The problem
Let $\alpha$ and $\beta$ be two limit ordinals. Show that $1$. $\implies$ $2$., where
$\qquad 1$. $cf(\alpha)$ < $cf(\beta)$
$\qquad 2$. Every increasing $h: \alpha \to \beta$ has a range that is bounded in $\beta$.
Note that we do not restrict $2$. to strictly increasing functions.
Does the implication hold if we do not even demand $h$ to be increasing?
My attempt at a solution
Let $\alpha$ and $\beta$ be two limit ordinals, and let $cf(\beta) = \beta_1$.
It seems to me that we must have $\alpha < \beta_1 = cf(\beta)$, because if $\alpha \geq \beta_1$ we would have $cf(\alpha) \geq cf(\beta_1) = \beta_1 = cf(\beta)$, contrary to our assumption $1$. So, since $\beta_1$ is the least ordinal such that there exist an $f:\beta_1 \to \beta$ that has a range that is unbounded in $\beta$ (i.e. $\forall b \in \beta \ \ \exists \, b_1 \in \beta_1$ s.t. $f(b_1) > b$), doesn't it follow that any function from any smaller ordinal than $\beta_1$ would have a range that would be bounded in $\beta$ (in particular including the $h$ in $2$.)?
I feel like I must have overlooked something since I don't use the fact that $h$ is increasing.

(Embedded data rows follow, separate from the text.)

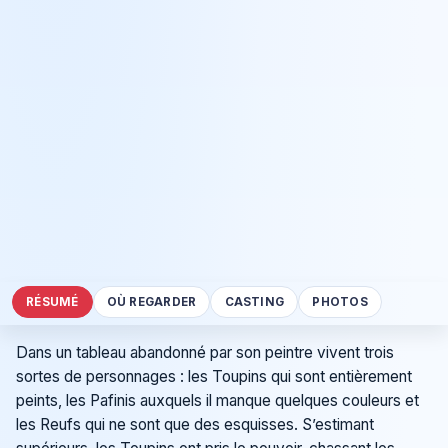
RÉSUMÉ
OÙ REGARDER
CASTING
PHOTOS
Dans un tableau abandonné par son peintre vivent trois
sortes de personnages : les Toupins qui sont entièrement
peints, les Pafinis auxquels il manque quelques couleurs et
les Reufs qui ne sont que des esquisses. S’estimant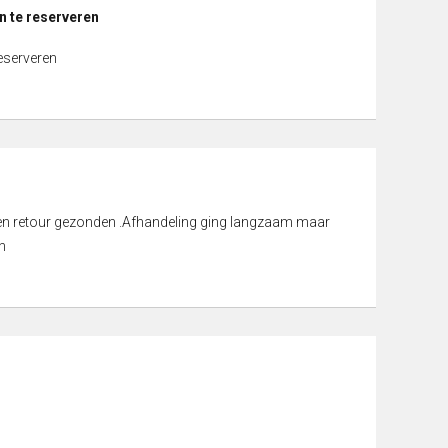
n te reserveren
reserveren
d en retour gezonden .Afhandeling ging langzaam maar
n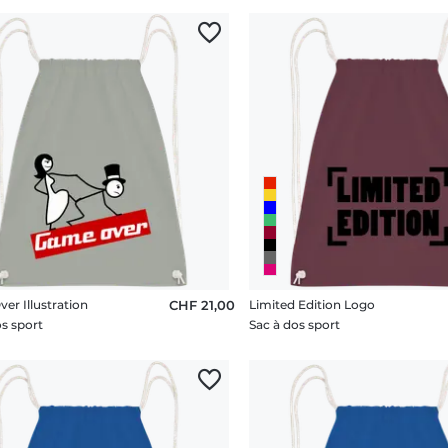
er Illustration
CHF 21,00
Limited Edition Logo
os sport
Sac à dos sport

If anyone could explain where I went wrong (if it is wrong, that is) I would be very grateful!
Thanks in advance!
Some definitions
- If $f:\alpha \to \beta$, $f$ maps $\alpha$ cofinally iff $\text{ran}(f)$ is unbounded in $\beta$.
- The cofinality of $\beta$ ($cf(\beta)$), is the least $\alpha \ $ s.t. there is a map from $\alpha$ cofinally into $\beta$.